На том же месте, стояли диван, обитый зеленым плюшем, широкая никелированная кровать и посреди комнаты стол, квадратный дубовый стол. Около него теперь печка, сложенная из кирпича. Из печки к форточке окна тянется железная труба.
Я тихо сел на диван. Мне показалось, что никуда я не ездил. Что не был я в училище, что я не лейтенант. Спал я на этом диване, проснулся и завтра пойду не на фронт, а в школу с портфелем и тетрадочками.
Вдруг я услышал, как повернулся ключ в наружной двери. Сердце сжалось от волнения, хлопнула дверь, и в комнату ворвался братишка. Лицо его было перепачкано, рубашка спереди отвисала под тяжестью чего-то.
— Колька! — воскликнул он и ошалело уставился на меня. — Во даешь! Нарядился как Хрюня из седьмого подъезда. Недавно на Тишинке дом разбомбило, он там китель полковника нашел, не новый, но со шпалами. По вечерам, когда дворник спит, он в этом кителе гуляет. А фуражку никак найти не может.
— Дурак ты, Генка, — сказал я. — Здравствуй!
Я обнял брата. Генка вдруг присел, вытащил рубашку из штанов, и на пол посыпались белые костяшки клавишей от пианино.

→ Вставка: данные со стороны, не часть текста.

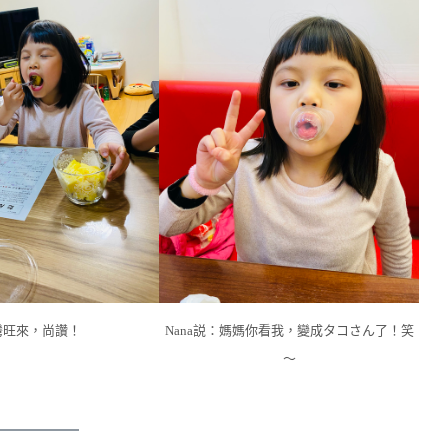
灣旺來，尚讚！
Nana説：媽媽你看我，變成タコさん了！笑
～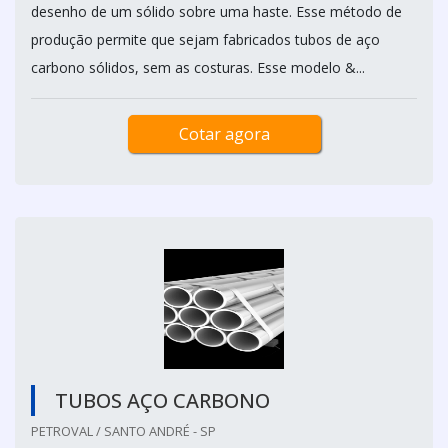
desenho de um sólido sobre uma haste. Esse método de
produção permite que sejam fabricados tubos de aço
carbono sólidos, sem as costuras. Esse modelo &...
Cotar agora
TUBOS AÇO CARBONO
PETROVAL / SANTO ANDRÉ - SP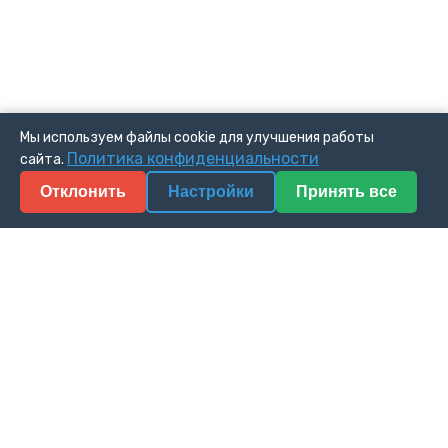
Мы используем файлы cookie для улучшения работы
Политика конфиденциальности
сайта.
Отклонить
Настройки
Принять все
Обучение
Курсы National Instruments
Курсы FESTO
Повышение квалификации
Профессиональная переподготовка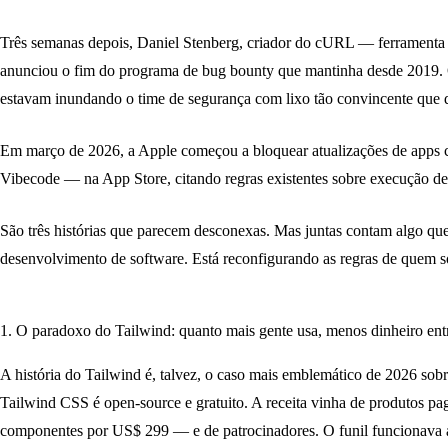
Três semanas depois, Daniel Stenberg, criador do cURL — ferramenta
anunciou o fim do programa de bug bounty que mantinha desde 2019. O
estavam inundando o time de segurança com lixo tão convincente que dis
Em março de 2026, a Apple começou a bloquear atualizações de apps c
Vibecode — na App Store, citando regras existentes sobre execução d
São três histórias que parecem desconexas. Mas juntas contam algo que
desenvolvimento de software. Está reconfigurando as regras de quem s
1. O paradoxo do Tailwind: quanto mais gente usa, menos dinheiro ent
A história do Tailwind é, talvez, o caso mais emblemático de 2026 so
Tailwind CSS é open-source e gratuito. A receita vinha de produtos 
componentes por US$ 299 — e de patrocinadores. O funil funcionava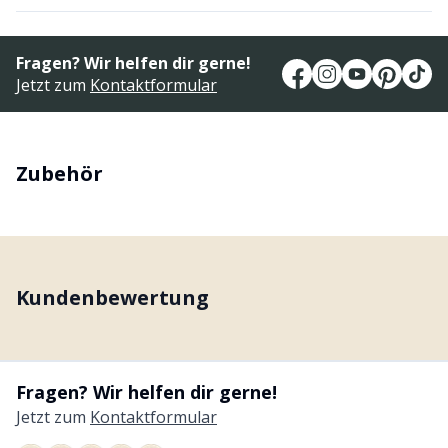
Fragen? Wir helfen dir gerne!
Jetzt zum
Kontaktformular
Zubehör
Kundenbewertung
Fragen? Wir helfen dir gerne!
Jetzt zum
Kontaktformular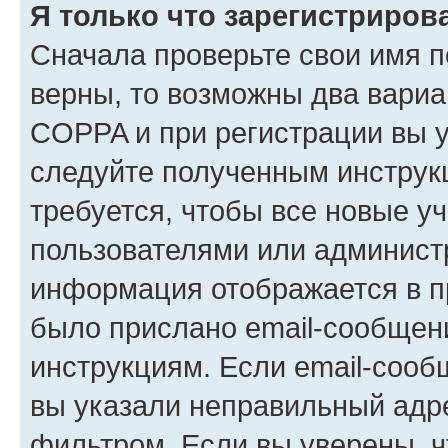
Я только что зарегистрирова
Сначала проверьте свои имя п
верны, то возможны два вариа
COPPA и при регистрации вы ук
следуйте полученным инструк
требуется, чтобы все новые у
пользователями или администр
информация отображается в п
было прислано email-сообщен
инструкциям. Если email-сооб
вы указали неправильный адре
фильтром. Если вы уверены, ч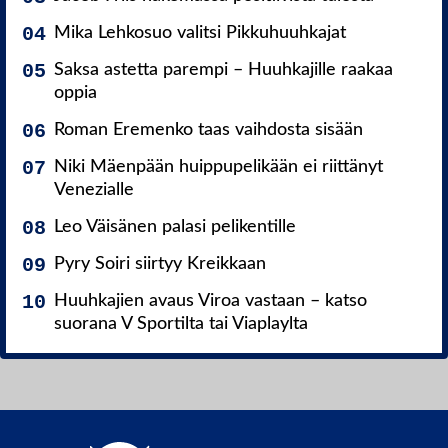
Mika Lehkosuo valitsi Pikkuhuuhkajat
Saksa astetta parempi – Huuhkajille raakaa
oppia
Roman Eremenko taas vaihdosta sisään
Niki Mäenpään huippupelikään ei riittänyt
Venezialle
Leo Väisänen palasi pelikentille
Pyry Soiri siirtyy Kreikkaan
Huuhkajien avaus Viroa vastaan – katso
suorana V Sportilta tai Viaplaylta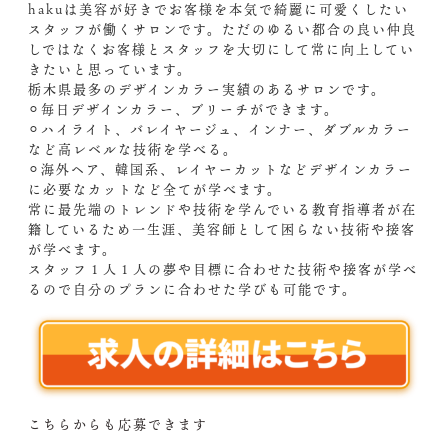
hakuは美容が好きでお客様を本気で綺麗に可愛くしたい
スタッフが働くサロンです。ただのゆるい都合の良い仲良
しではなくお客様とスタッフを大切にして常に向上してい
きたいと思っています。
栃木県最多のデザインカラー実績のあるサロンです。
⚪︎毎日デザインカラー、ブリーチができます。
⚪︎ハイライト、バレイヤージュ、インナー、ダブルカラー
など高レベルな技術を学べる。
⚪︎海外ヘア、韓国系、レイヤーカットなどデザインカラー
に必要なカットなど全てが学べます。
常に最先端のトレンドや技術を学んでいる教育指導者が在
籍しているため一生涯、美容師として困らない技術や接客
が学べます。
スタッフ１人１人の夢や目標に合わせた技術や接客が学べ
るので自分のプランに合わせた学びも可能です。
こちらからも応募できます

— Ты не думай, это настоящие клавиши. Тут один мастер живет. У него сало есть, точно знаю. Он мне за них целый кусок даст.
— Откуда они у тебя?
— У Никитских в дом бомба попала. Женька сказал, из третьей квартиры. Говорит, ты, музыкант, там на углу в дом бомба попала. На четвертом этаже пианино стоит. Залезли мы туда. Пианино на самом краю площадки. Я стал играть. Женька на своих кривых ногах пляшет. Кругом окон нет, одни каменные стены. Пианино гремит, как гром. Играл, играл, а Женька все пляшет. Потом вдруг пианино закачалось и как полетит вниз. Я еле удержался на стуле. Оно летело, потом как ударится. Народ на улице даже пригнулся от страха, думали — бомба замедленного действия. Смеху! Пианино разбилось. Мы клавиши оторвали и пошли.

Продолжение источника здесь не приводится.